On 2007-May-31  , at 18:56 , Bert Gunter wrote:
> While Ravi's suggestion of the "compositions" package is certainly
> appropriate, I suspect that the complex and extensive statistical  
> "homework"
> you would need to do to use it might be overwhelming (the geometry of
> compositions is a simplex, and this makes things hard).

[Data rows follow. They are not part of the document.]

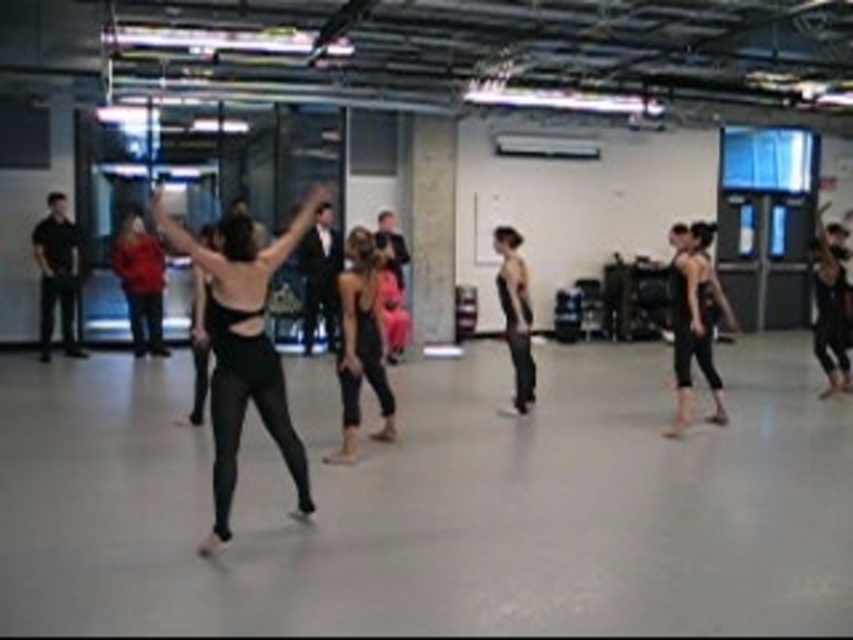 Is black matte leggings at center taller than matte black tank top at center?

Correct, black matte leggings at center is much taller as matte black tank top at center.

Is black matte leggings at center thinner than matte black tank top at center?

No, black matte leggings at center is not thinner than matte black tank top at center.

Is point (276, 246) positioned after point (370, 348)?

No, (276, 246) is in front of (370, 348).

I want to click on black matte leggings at center, so click(x=244, y=348). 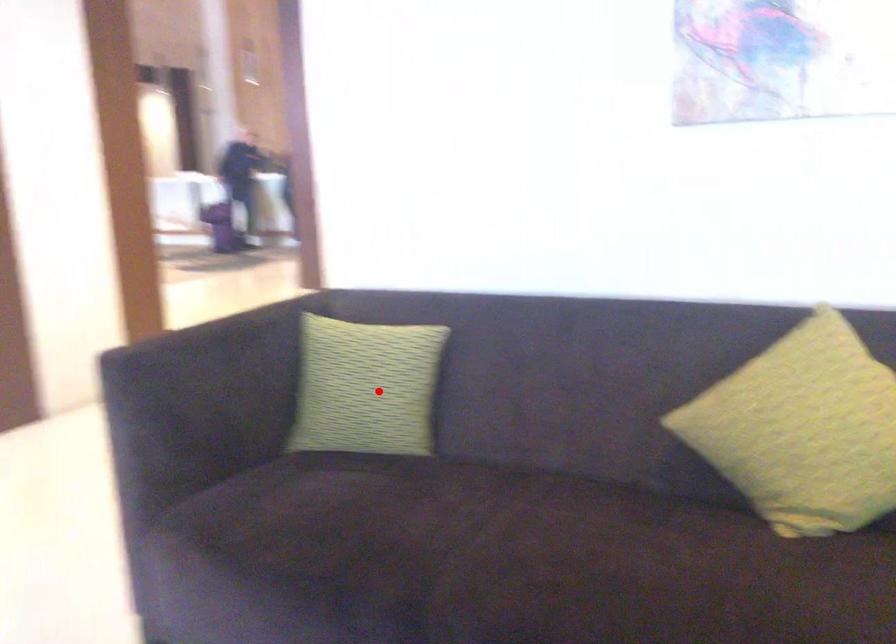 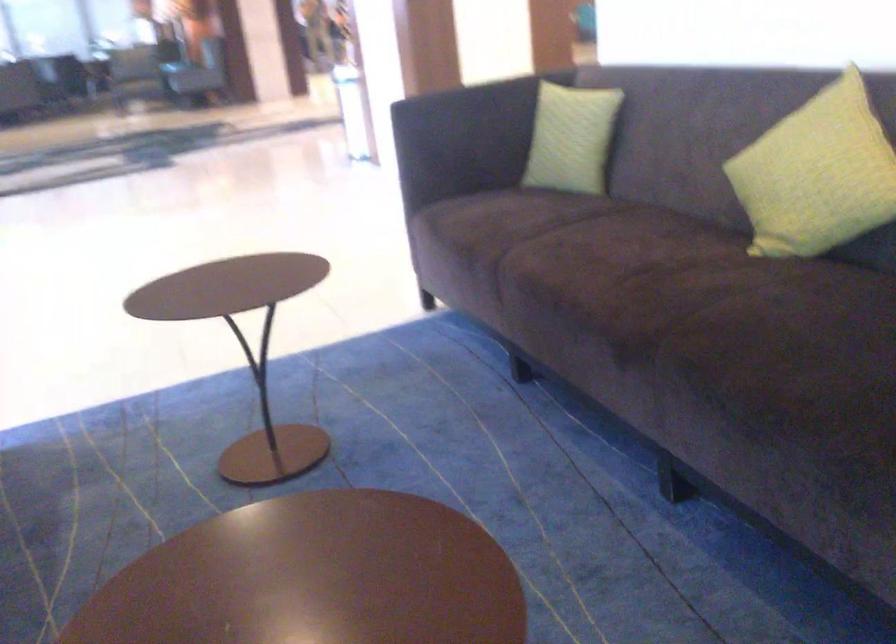 In the second image, find the point that corresponds to the highlighted location in the first image.

(571, 138) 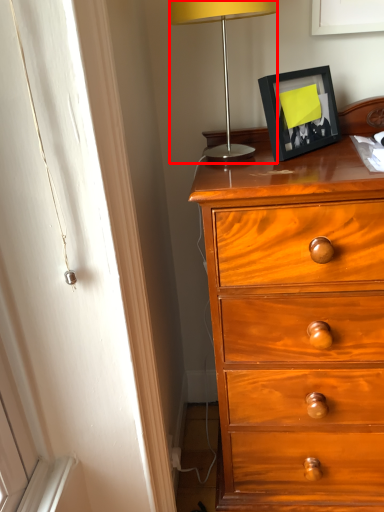 Question: From the image's perspective, what is the correct spatial relationship of lamp (annotated by the red box) in relation to picture frame?

Choices:
 (A) below
 (B) above

Answer: (B) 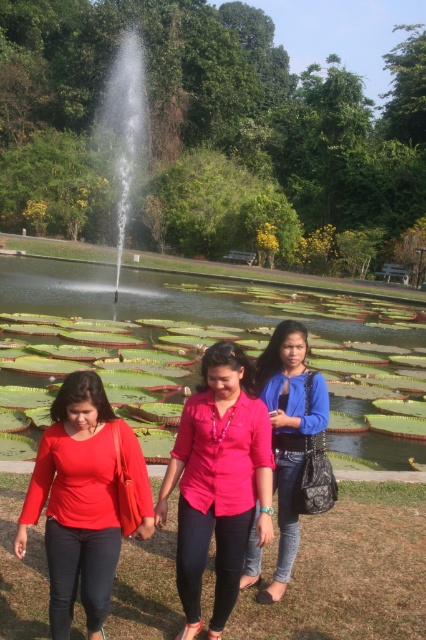 Question: Which object is positioned farthest from the matte red blouse at lower left?

Choices:
 (A) green leafy pond at center
 (B) matte pink blouse at center
 (C) clear glass fountain at center
 (D) blue denim jacket at center

Answer: (C)

Question: Is matte pink blouse at center closer to camera compared to blue denim jacket at center?

Choices:
 (A) no
 (B) yes

Answer: (B)

Question: Considering the real-world distances, which object is farthest from the matte pink blouse at center?

Choices:
 (A) clear glass fountain at center
 (B) blue denim jacket at center

Answer: (A)

Question: In this image, where is matte red blouse at lower left located relative to matte pink blouse at center?

Choices:
 (A) left
 (B) right

Answer: (A)

Question: Is matte red blouse at lower left smaller than blue denim jacket at center?

Choices:
 (A) yes
 (B) no

Answer: (A)

Question: Which object is farther from the camera taking this photo?

Choices:
 (A) blue denim jacket at center
 (B) matte pink blouse at center

Answer: (A) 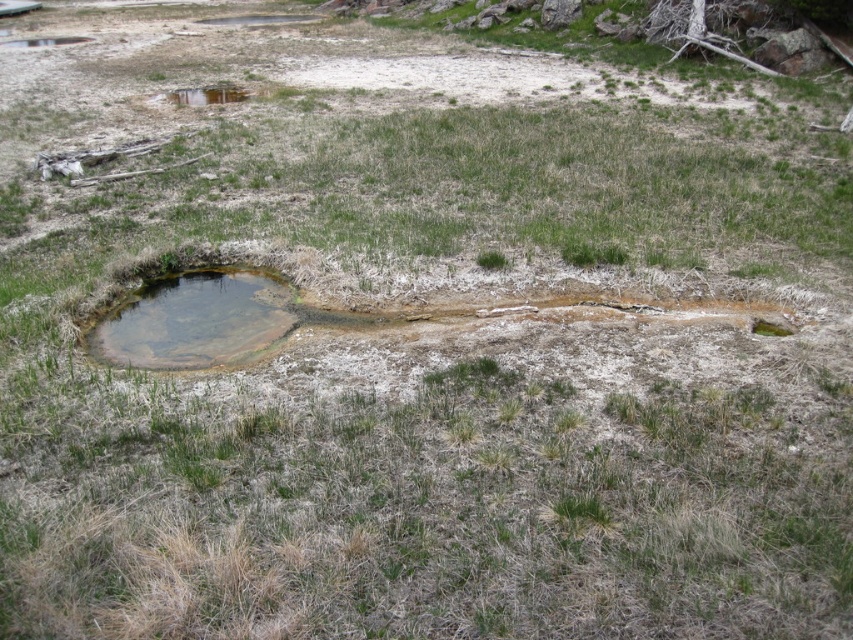 You are a geologist examining the landscape. You need to collect samples from both the brown sedimentary pool at center and the brown sedimentary rock at lower right. Which object should you visit first if you want to start from the leftmost point of the scene?

The brown sedimentary pool at center is to the left of brown sedimentary rock at lower right, so you should start by visiting the brown sedimentary pool at center first since it is positioned further to the left.

You are a geologist examining the landscape. You notice the brown sedimentary pool at center and the brown sedimentary rock at lower right. Which object is closer to you based on their positions in the scene?

The brown sedimentary pool at center is closer to you because it is in front of the brown sedimentary rock at lower right.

Yes I am reading the documentation now, which is well written but  
huge indeed...

> As a simple and
> perhaps useful alternative, use pairs() or splom() to plot your 5-D  
> data,
> distinguishing the different treatments via color and/or symbol.
>
> In addition, it might be useful to do the same sort of plot on the  
> first two
> principal components (?prcomp) of the first 4 dimensions of your 5  
> component
> vectors (since the 5th is determined by the first 4). Because of the
> simplicial geometry, this PCA approach is not right, but it may  
> nevertheless
> be revealing. The same plotting ideas are in the compositions  
> package done
> properly (in the correct geometry),so if you are motivated to do  
> so, you can
> do these things there. Even if you don't dig into the details,  
> using the
> compositions package version of the plots may be realtively easy to
> do,interpretable, and revealing -- more so than my "simple but wrong"
> suggestions. You can decide.
>
> I would not trust inference using ad hoc approaches in the  
> untransformed
> data. That's what the package is for. But plotting the data should  
> always be
> at least the first thing you do anyway. I often find it to be  
> sufficient,
> too.

Thank you for your suggestions on plotting, I will look into it. I  
was using histograms of mean proportions + SE until now because it  
was what seemed the most straightforward given my specific questions.  
If we come back to my original data (abandoning the statistical  
language for a while ;) ) I have proportions of fishes caught 1. near  
the surface, 2. a bit below, .... 5. near the bottom. The questions I  
want to ask are for example: does the vertical distribution of  
species A and species B differ? So I can plot the mean proportion at  
each depth for both species and obtain a visual representation of the  
vertical distribution of each.
At this stage differences between fishes that accumulate near the  
surface or near the bottom are quite obvious. If I add error bars I  
can get an idea of the variability of those distributions. The issue  
arise when I want to *test* for a difference between the  
distributions of species A and B. If I use a basic KS test I can only  
compare the mean proportions for species A (5 points) to the mean  
proportions of species B (5 points) and this has low power + does not  
take in account the variability around those means. In addition I may  
also want to know wether there is a difference within species A, B  
and C and pairwise KS tests would increase alpha error risk. Am I  
explaining things correctly? Does this seem logical to you too?
As for the PCA I must admit I don't really understand what you mean.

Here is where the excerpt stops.